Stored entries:
---+---

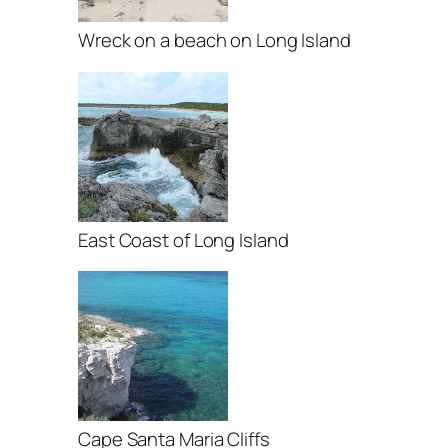
Wreck on a beach on Long Island
East Coast of Long Island
Cape Santa Maria Cliffs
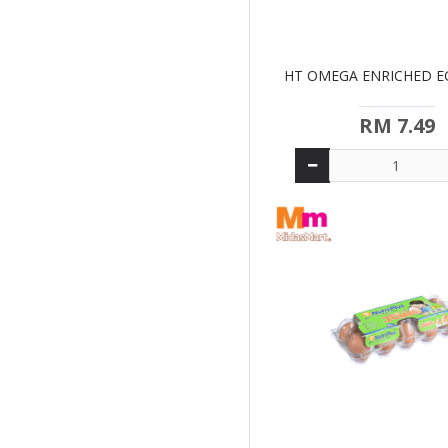
HT OMEGA ENRICHED EG
RM 7.49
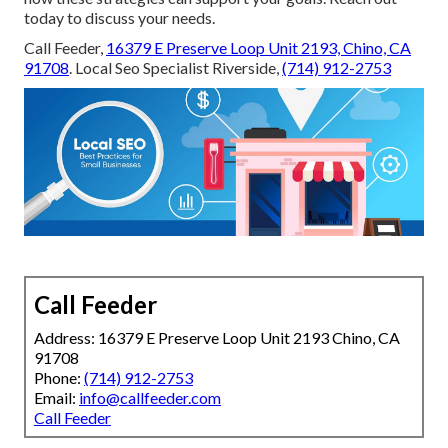
today to discuss your needs.
Call Feeder,
16379 E Preserve Loop Unit 2193, Chino, CA
91708
. Local Seo Specialist Riverside,
(714) 912-2753
Call Feeder
Address: 16379 E Preserve Loop Unit 2193 Chino, CA
91708
Phone:
(714) 912-2753
Email:
info@callfeeder.com
Call Feeder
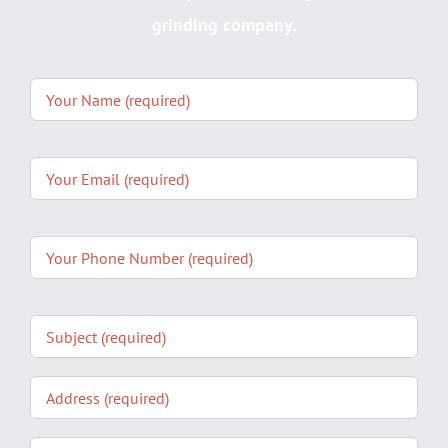
grinding company.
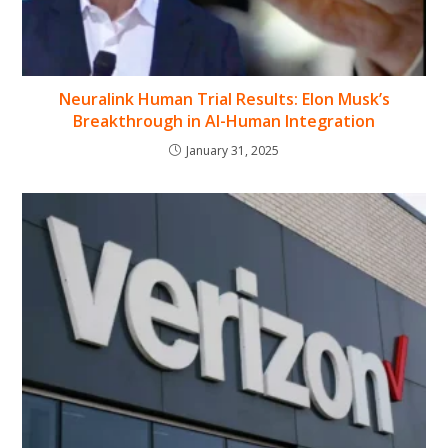
Neuralink Human Trial Results: Elon Musk’s
Breakthrough in AI-Human Integration
January 31, 2025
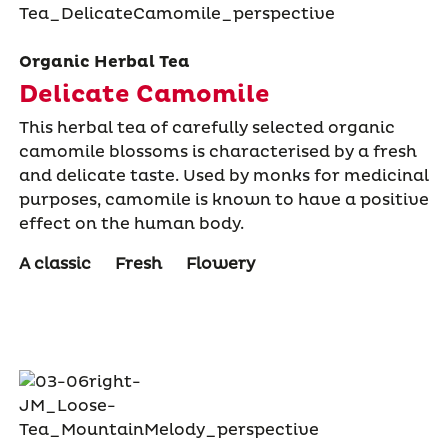
Organic Herbal Tea
Delicate Camomile
This herbal tea of carefully selected organic
camomile blossoms is characterised by a fresh
and delicate taste. Used by monks for medicinal
purposes, camomile is known to have a positive
effect on the human body.
A classic
Fresh
Flowery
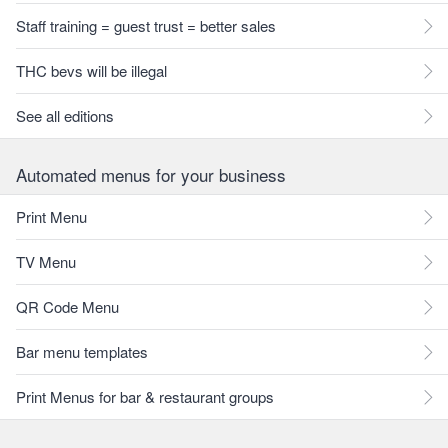
Staff training = guest trust = better sales
THC bevs will be illegal
See all editions
Automated menus for your business
Print Menu
TV Menu
QR Code Menu
Bar menu templates
Print Menus for bar & restaurant groups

---+---

→ **Task goal**
What the answer needs is every line from the data above with "Preserve" in it.

→ **Task result**
16379 E Preserve Loop Unit 2193, Chino, CA
Address: 16379 E Preserve Loop Unit 2193 Chino, CA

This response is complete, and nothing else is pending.